This exercise calls for retyping every line below exactly, with the images omitted.

* Saved data entries *
+--

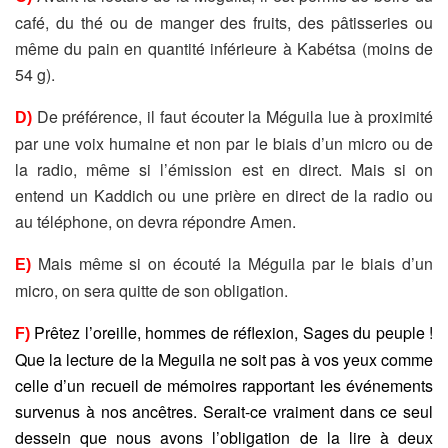
café, du thé ou de manger des fruits, des pâtisseries ou
même du pain en quantité inférieure à Kabétsa (moins de
54 g).
De préférence, il faut écouter la Méguila lue à proximité
D)
par une voix humaine et non par le biais d’un micro ou de
la radio, même si l’émission est en direct. Mais si on
entend un Kaddich ou une prière en direct de la radio ou
au téléphone, on devra répondre Amen.
Mais même si on écouté la Méguila par le biais d’un
E)
micro, on sera quitte de son obligation.
Prêtez l’oreille, hommes de réflexion, Sages du peuple !
F)
Que la lecture de la Meguila ne soit pas à vos yeux comme
celle d’un recueil de mémoires rapportant les événements
survenus à nos ancêtres. Serait-ce vraiment dans ce seul
dessein que nous avons l’obligation de la lire à deux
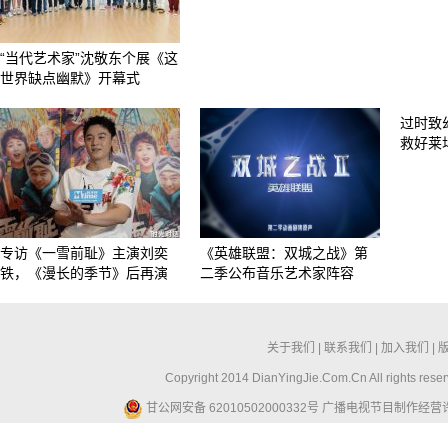
“当代艺术家”沈敬东个展《这
世界缺点幽默》开幕式
过时致
救好莱
专访《一雪前耻》主演刘奕
《英雄联盟：双城之战》第
铁，《漫长的季节》后再演
二季公布音乐艺术家阵容
关于我们
|
联系我们
|
加入我们
|
Copyright 2014 DianYingJie.Com.Cn All ri
甘公网安备 62010502000332号
广播电视节目制作经营许可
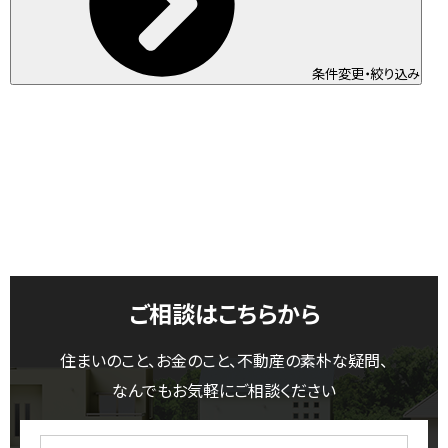
条件変更・絞り込み
ご相談はこちらから
住まいのこと、お金のこと、不動産の素朴な疑問、
なんでもお気軽にご相談ください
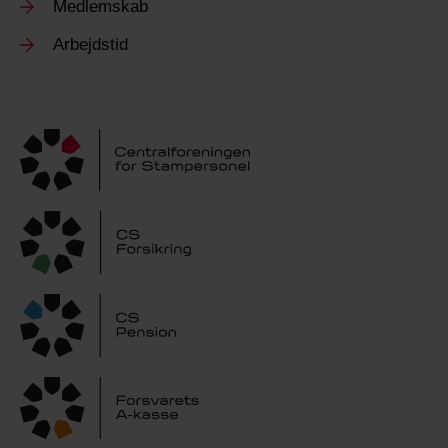
Medlemskab
Arbejdstid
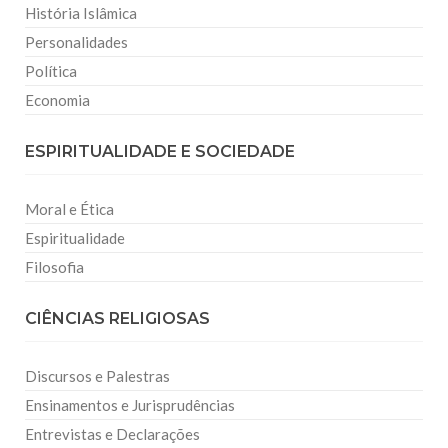
História Islâmica
Personalidades
Política
Economia
ESPIRITUALIDADE E SOCIEDADE
Moral e Ética
Espiritualidade
Filosofia
CIÊNCIAS RELIGIOSAS
Discursos e Palestras
Ensinamentos e Jurisprudências
Entrevistas e Declarações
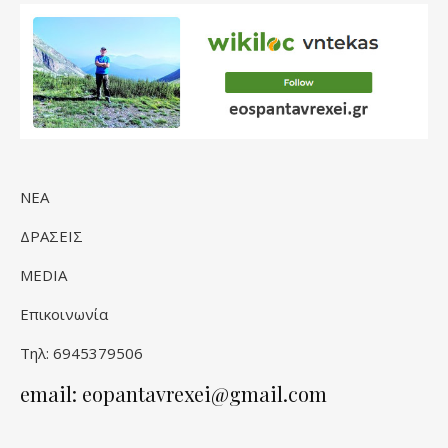
ΝΕΑ
ΔΡΑΣΕΙΣ
MEDIA
Επικοινωνία
Τηλ: 6945379506
email: eopantavrexei@gmail.com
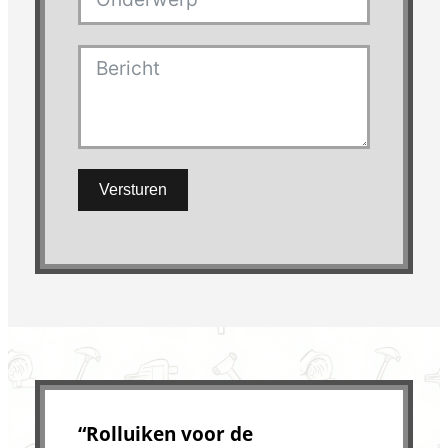
Versturen
“Rolluiken voor de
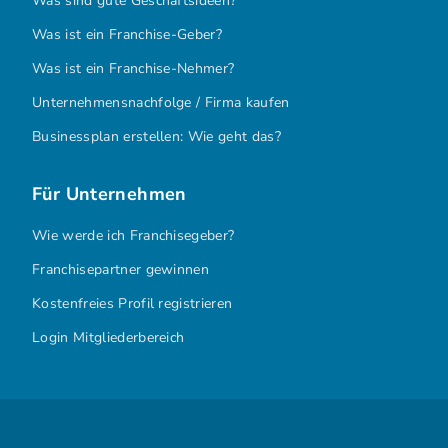
Was sind gute Geschäftsideen?
Was ist ein Franchise-Geber?
Was ist ein Franchise-Nehmer?
Unternehmensnachfolge / Firma kaufen
Businessplan erstellen: Wie geht das?
Für Unternehmen
Wie werde ich Franchisegeber?
Franchisepartner gewinnen
Kostenfreies Profil registrieren
Login Mitgliederbereich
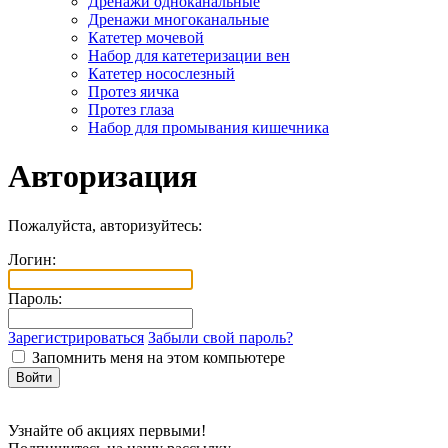
Дренажи одноканальные
Дренажи многоканальные
Катетер мочевой
Набор для катетеризации вен
Катетер носослезный
Протез яичка
Протез глаза
Набор для промывания кишечника
Авторизация
Пожалуйста, авторизуйтесь:
Логин:
Пароль:
Зарегистрироваться
Забыли свой пароль?
Запомнить меня на этом компьютере
Узнайте об акциях первыми!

+--

* Task answer *
café, du thé ou de manger des fruits, des pâtisseries ou
même du pain en quantité inférieure à Kabétsa (moins de
54 g).
De préférence, il faut écouter la Méguila lue à proximité
D)
par une voix humaine et non par le biais d’un micro ou de
la radio, même si l’émission est en direct. Mais si on
entend un Kaddich ou une prière en direct de la radio ou
au téléphone, on devra répondre Amen.
Mais même si on écouté la Méguila par le biais d’un
E)
micro, on sera quitte de son obligation.
Prêtez l’oreille, hommes de réflexion, Sages du peuple !
F)
Que la lecture de la Meguila ne soit pas à vos yeux comme
celle d’un recueil de mémoires rapportant les événements
survenus à nos ancêtres. Serait-ce vraiment dans ce seul
dessein que nous avons l’obligation de la lire à deux
“当代艺术家”沈敬东个展《这
世界缺点幽默》开幕式
过时致
救好莱
专访《一雪前耻》主演刘奕
《英雄联盟：双城之战》第
铁，《漫长的季节》后再演
二季公布音乐艺术家阵容
关于我们
|
联系我们
|
加入我们
|
Copyright 2014 DianYingJie.Com.Cn All ri
甘公网安备 62010502000332号
广播电视节目制作经营许可
条件変更・絞り込み
ご相談はこちらから
住まいのこと、お金のこと、不動産の素朴な疑問、
なんでもお気軽にご相談ください
Medlemskab
Arbejdstid
História Islâmica
Personalidades
Política
Economia
ESPIRITUALIDADE E SOCIEDADE
Moral e Ética
Espiritualidade
Filosofia
CIÊNCIAS RELIGIOSAS
Discursos e Palestras
Ensinamentos e Jurisprudências
Entrevistas e Declarações
ΝΕΑ
ΔΡΑΣΕΙΣ
MEDIA
Επικοινωνία
Τηλ: 6945379506
email: eopantavrexei@gmail.com
Versturen
“Rolluiken voor de
Was sind gute Geschäftsideen?
Was ist ein Franchise-Geber?
Was ist ein Franchise-Nehmer?
Unternehmensnachfolge / Firma kaufen
Businessplan erstellen: Wie geht das?
Für Unternehmen
Wie werde ich Franchisegeber?
Franchisepartner gewinnen
Kostenfreies Profil registrieren
Login Mitgliederbereich
Дренажи одноканальные
Дренажи многоканальные
Катетер мочевой
Набор для катетеризации вен
Катетер носослезный
Протез яичка
Протез глаза
Набор для промывания кишечника
Авторизация
Пожалуйста, авторизуйтесь:
Логин:
Пароль:
Зарегистрироваться
Забыли свой пароль?
Запомнить меня на этом компьютере
Узнайте об акциях первыми!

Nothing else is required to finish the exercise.